Наконец час отплытия настал; в честь Рене и его прелестных пассажирок подняли последний тост, Сюркуф поцеловал руки, поданные ему сиротами, обнял Рене, и пушечный выстрел подал сигнал к отплытию.
«Нью-Йоркский гонец» тронулся с места, буксируемый двумя шлюпками со «Штандарта» и «Призрака», экипажи которых хотели оказать эту последнюю услугу своему товарищу; шлюпки и судно следовали вдоль изгиба гавани, в то время как толпа зрителей шла вслед за ними по берегу до тех пор, пока по нему еще можно было идти.

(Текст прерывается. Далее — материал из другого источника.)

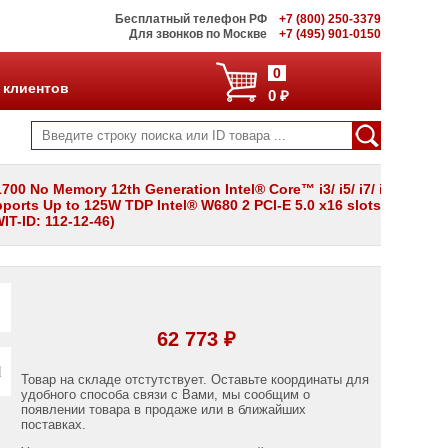
Бесплатный телефон РФ
+7 (800) 250-3379
Для звонков по Москве
+7 (495) 901-0150
0
 клиентов
0 ₽
 No Memory 12th Generation Intel® Core™ i3/ i5/ i7/ i9
orts Up to 125W TDP Intel® W680 2 PCI-E 5.0 x16 slots
IT-ID: 112-12-46)
62 773 ₽
Товар на складе отстутствует. Оставьте координаты для
удобного способа связи с Вами, мы сообщим о
появлении товара в продаже или в ближайших
поставках.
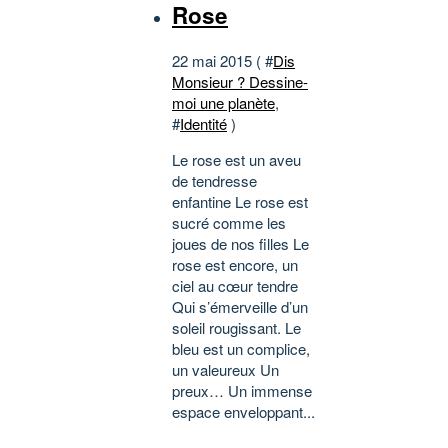
Rose
22 mai 2015 ( #
Dis
Monsieur ? Dessine-
moi une planète
,
#
Identité
)
Le rose est un aveu
de tendresse
enfantine Le rose est
sucré comme les
joues de nos filles Le
rose est encore, un
ciel au cœur tendre
Qui s’émerveille d’un
soleil rougissant. Le
bleu est un complice,
un valeureux Un
preux… Un immense
espace enveloppant...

Лишь поравнявшись с фарватером Сколопендры, шлюпки остановились. За это время шлюп полностью подготовился к отплытию, так что ему оставалось лишь поднять паруса. Пока на судне отдавали буксирные тросы, матросы с обеих лодок, приветствуя его последним тостом, кричали: «Счастливого плавания капитану Рене и барышням де Сент-Эрмин!»
Корабль прошел вдоль Могильной бухты и скрылся за мысом Канониров.
К этому времени его кильватерный след уже давно растаял в море.
LXIVМАЛАЙСКИЕ ПИРАТЫ
На исходе шестого дня спокойного плавания, во время которого на пути не встретилось ни одного судна, «Нью-Йоркский гонец» вновь пересек экватор. Единственное, от чего страдали прелестные пассажирки, это немыслимая жара, царившая во внутренних помещениях судна. Но Рене установил в их каюте две ванны, и, благодаря этой мере предосторожности, девушки без особых тягот переносили самые жаркие дневные часы.
С наступлением вечера они выходили на палубу; ветер усиливался, и часы палящего солнца сменялись часами прохлады, которую вместе с благоуханием моря приносил дивный бриз.
Тогда на палубе накрывали на стол, и, благодаря тем хитростям, какие пускали в ход матросы, чтобы добыть свежую рыбу, и благодаря той легкости, с какой можно было запастись провизией на Сейшелах и Мальдивах, путешественники имели на борту такие же свежие фрукты и продовольствие, как и на суше.